Through the aboriginal design and patterns, a cat masquerading as tiger or a tiger masquerading as a cat comes out with red eyes extending out of the contours of the face and a pair of ears jutting out of the top of the head. The curvy repetitive and colorful patterns give identifiable shapes to the frontal body of the beast whose head has an ornamental pattern that resembles a neo-tantric painting of Biren De. Also it has a pink pattern coming out of the head like a protruding crown. The tribal primitivism (that had come out of the erasure drawings of Rabindranath Tagore too) in a visual art sense has made the artist subconsciously turn the body of the tiger into a field (one could see that in Gond and Worli paintings) where a fantasy landscape is carefully painted. Bhuvan places the whole visual scenario against a black backdrop that generally in the primitive art practices manifest the unfathomable universe.


(Vinu Abraham)

Forced confinement takes people to their origins. They travel through their genetic ladders and reach to the places that otherwise they never thought existed. The Covid lockdown has made people creative and imaginative.

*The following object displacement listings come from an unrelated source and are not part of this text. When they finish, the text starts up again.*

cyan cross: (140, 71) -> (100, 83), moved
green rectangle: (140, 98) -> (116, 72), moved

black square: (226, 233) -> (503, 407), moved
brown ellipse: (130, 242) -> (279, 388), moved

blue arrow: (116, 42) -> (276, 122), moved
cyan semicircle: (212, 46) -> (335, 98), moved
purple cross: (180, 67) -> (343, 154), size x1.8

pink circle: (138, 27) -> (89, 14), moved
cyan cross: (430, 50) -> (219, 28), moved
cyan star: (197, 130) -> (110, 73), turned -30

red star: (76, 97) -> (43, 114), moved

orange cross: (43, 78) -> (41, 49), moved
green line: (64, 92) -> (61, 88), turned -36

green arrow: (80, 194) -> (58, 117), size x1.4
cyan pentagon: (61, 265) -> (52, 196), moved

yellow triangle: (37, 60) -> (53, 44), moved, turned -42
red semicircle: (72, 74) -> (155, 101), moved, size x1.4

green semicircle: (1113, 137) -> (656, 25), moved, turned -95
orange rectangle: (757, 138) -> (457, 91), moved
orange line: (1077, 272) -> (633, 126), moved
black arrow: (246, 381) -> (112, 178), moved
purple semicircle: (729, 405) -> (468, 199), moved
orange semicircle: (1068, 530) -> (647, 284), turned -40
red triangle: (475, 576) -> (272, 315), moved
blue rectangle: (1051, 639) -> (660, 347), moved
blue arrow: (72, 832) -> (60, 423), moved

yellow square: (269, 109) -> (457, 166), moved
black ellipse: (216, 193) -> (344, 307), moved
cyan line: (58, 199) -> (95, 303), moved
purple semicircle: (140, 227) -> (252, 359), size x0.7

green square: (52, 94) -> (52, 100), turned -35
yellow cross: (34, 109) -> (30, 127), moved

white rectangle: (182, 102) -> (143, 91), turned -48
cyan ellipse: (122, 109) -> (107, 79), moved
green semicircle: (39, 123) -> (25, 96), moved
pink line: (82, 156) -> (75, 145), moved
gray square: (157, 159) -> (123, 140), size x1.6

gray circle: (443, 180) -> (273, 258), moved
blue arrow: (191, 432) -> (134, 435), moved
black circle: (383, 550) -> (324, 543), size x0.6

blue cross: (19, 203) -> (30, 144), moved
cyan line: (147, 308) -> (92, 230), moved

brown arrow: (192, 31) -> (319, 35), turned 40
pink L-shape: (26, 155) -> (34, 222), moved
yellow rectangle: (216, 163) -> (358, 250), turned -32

The lack of sociality and the unresolved predicament of lockdown have made people innovate mediums and modes to reach out to the people not only in their vicinity but also them around the world. Some act, some sing, some write poems and a need for books in that sense has also increased. This is the new normal in creativity. One does not need a formal training to be an artist. Nor does one need a gallery to exhibit. He/she may be painting secretly, but it would definitely reach other places through new modes of communication. Like Janaki and Bhuvan there must be so many young people painting while in confinement, expressing their hitherto unknown fears, passions, desires, anxieties and hopes.

-JohnyML

(Sunil P Ilayidom and Vinu Abraham are two eminent personalities in the contemporary cultural scenario. They are my personal friends, a fact that gives me added pleasure to write about the creativity of their children. There must be so many young children in the world who have found out their artistic self while in confinement. I wish them all the best and hope to see those works at some point of time though that is too ambitious a thing to ask for.)